FALANDO DA INDIFERENÇA.
Costumamos associar amor com ódio da mesma forma que associamos frio com quente, branco com preto, dia com noite. Acreditamos que o ódio seja o oposto do amor. Da mesma forma que podemos nos queimar colocando a mão desprotegida na neve, o ódio aproxima-se do amor com um roupagem diferente e efeitos semelhantes.
Muitos gestos de ódio são gestos de amor. Um amor sofrido, maltratado, que quer atenção, que quer reparação por um dano causado, por uma perda intolerável. Quando ainda amamos quem nos deixou, quem nos magoou por querer ou sem intenção, quando amamos quem saiu da nossa vida sem a nossa autorização, imaginamos odiar esta pessoa.
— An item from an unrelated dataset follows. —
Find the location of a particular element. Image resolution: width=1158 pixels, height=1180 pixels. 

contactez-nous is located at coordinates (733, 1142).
Nos irritamos quando alguém que gostamos, um amigo, parente, namorado, apresenta um defeito que não temos. Por exemplo: algumas pessoas extremamente pontuais podem se irritar muito com um amigo que insistentemente se atrasa para os compromissos. Porém, é uma irritação momentânea, fugaz, passa depressa. Mas quando nos deparamos com nossos próprios defeitos que detestamos, no outro, a irritação é bem mais prolongada e intensa. Podemos até nos afastar da pessoa pois ela funciona como uma espécie de espelho maldito, em que aparece refletida a nossa face mais perturbadora.
Lá no fundo, odiamos nossos vícios, nossas manias chatas, nossa tendência a repetir erros, a cair nas mesmas esparrelas, a acreditarmos nas mesmas ilusões. Afastamo-nos do outro pois não conseguimos nos afastar de nós mesmos, daquele lado sórdido e irritante que negamos ter.
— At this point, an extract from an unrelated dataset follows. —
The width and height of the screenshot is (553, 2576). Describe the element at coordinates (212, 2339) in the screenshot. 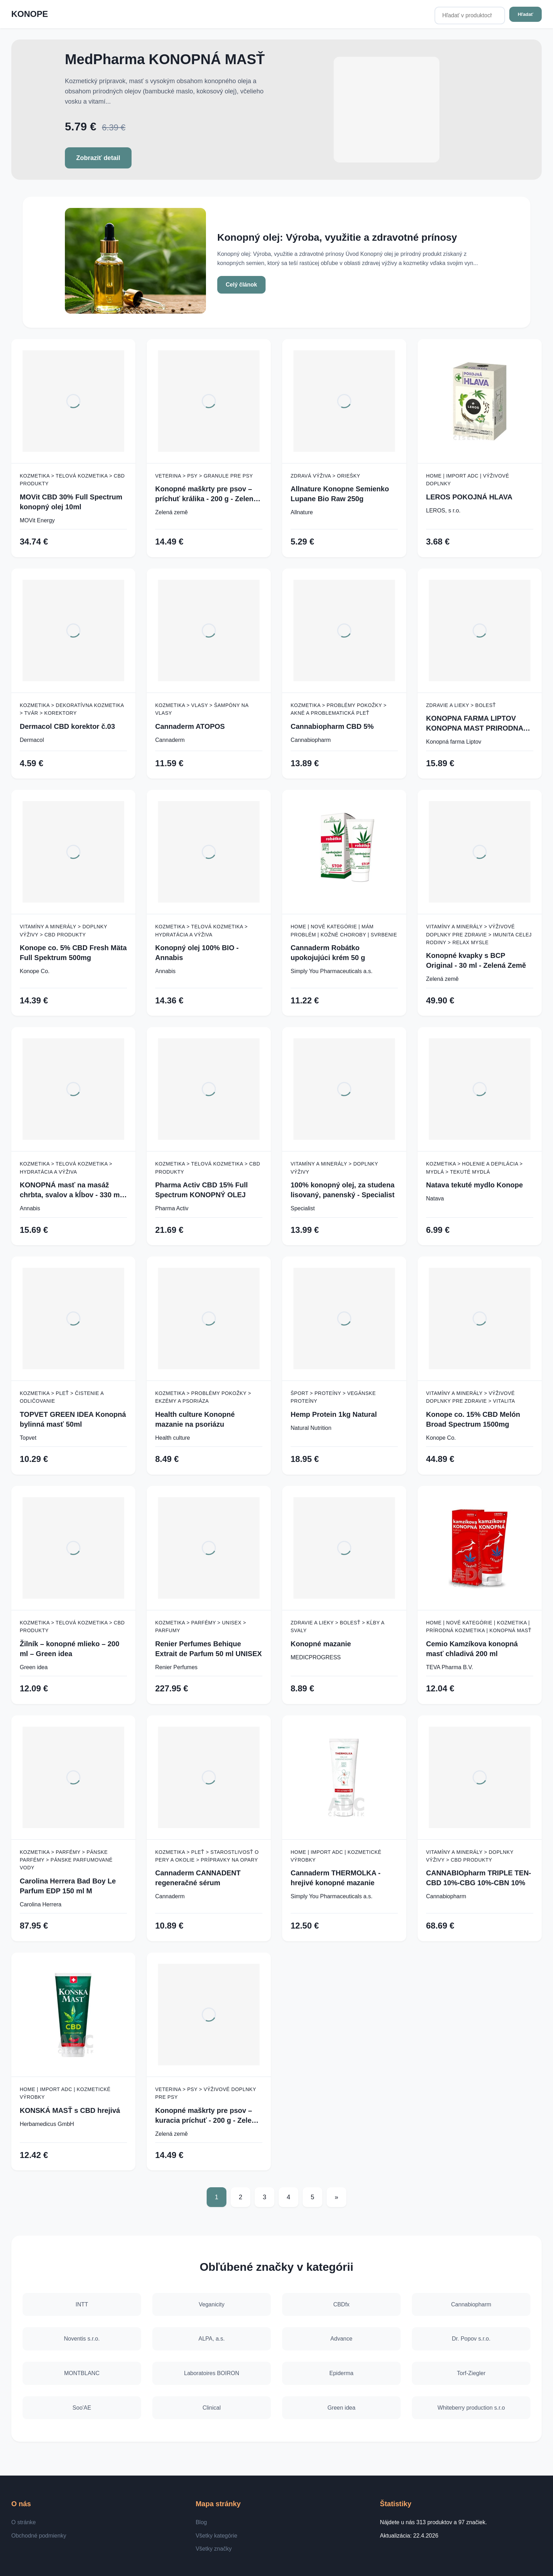

I see `ALPA, a.s.` at that location.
O ódio é o lado brutal do amor. É o lado magoado, ferido do amor. Quando deixamos de amar e de nos importar com alguém, sentimos apenas a indiferença. Se alguém não significa mais nada para nós, pouco nos importa os seus gestos, suas palavras e silêncios. Quando podemos ser gentis com quem nos machucou, estamos curados e apaziguados conosco mesmo.
Este é um processo bem particular para cada um. Na nossa sociedade express, em que o simulacro parece mais verdadeiro do que a realidade, em que os falsos amores e amizades brilham mais do que os verdadeiros ( amor real é opaco pois é exigente, cotidiano, modesto) precisa-se descartar emoções negativas como quem troca de roupa. Mas sabemos que cada um tem um tempo e um modo específico para se apaziguar consigo mesmo.
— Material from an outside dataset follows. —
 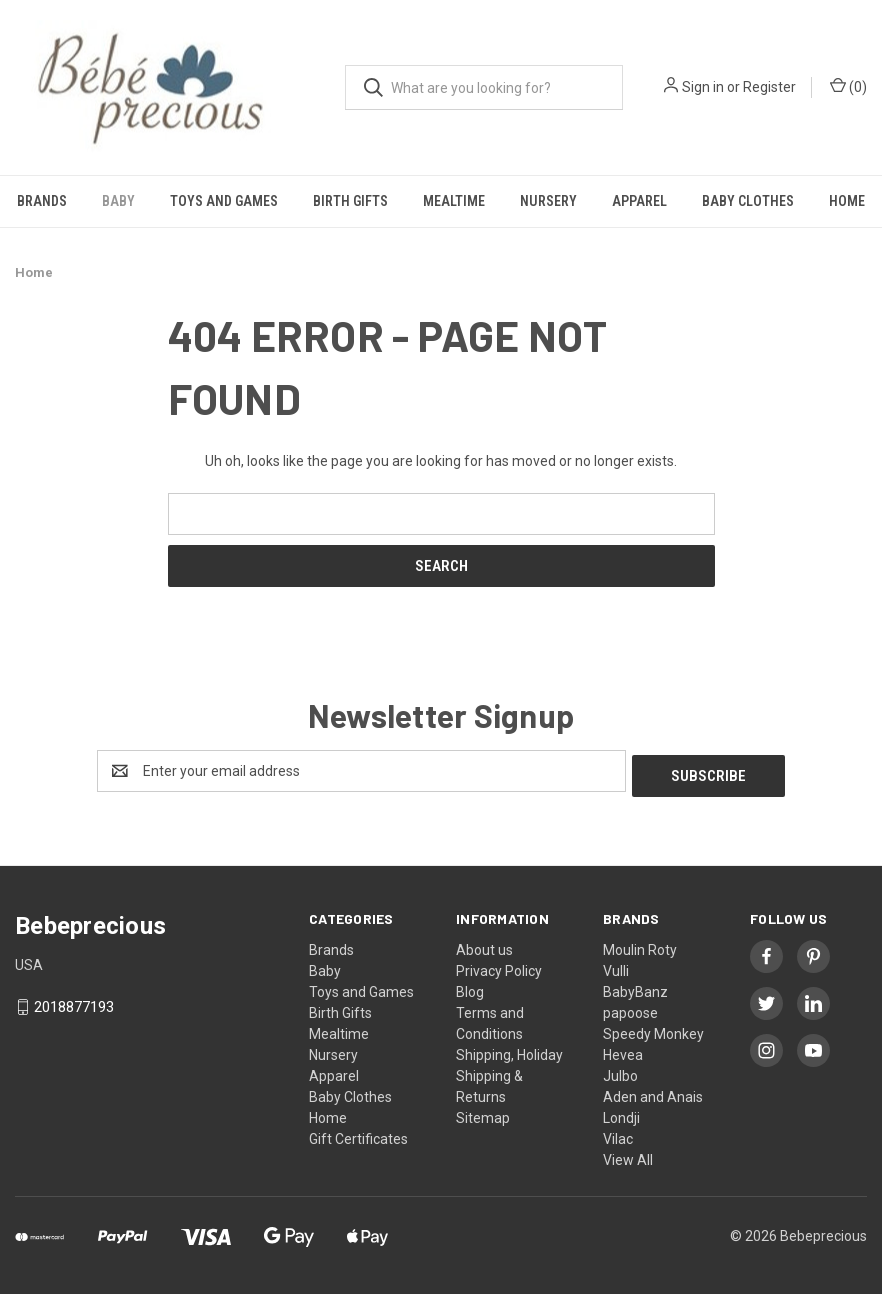 I want to click on Mealtime, so click(x=454, y=201).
O oposto do amor não é o ódio. Como me disse alguém um dia, o oposto do amor é a indiferença. Só me irrito e me incomodo e me inflamo e agrido quem de alguma forma ainda mexe com as minhas emoções e/ou me faz pensar em alguma obscuridade no meu mais refugiado íntimo. A nossa sociedade se foca mais em comentar e falar sobre aquilo que desagrada. As pessoas preferem criticar do que elogiar. Talvez, isso mostre que não sabemos amar. O nosso amor é imaturo, confuso, caótico, carente. Talvez, precisemos aprender a amar com mais doçura e serenidade, sem tanto desespero. Porém, dizer isso é simples e indolor. O complexo é pôr em prática.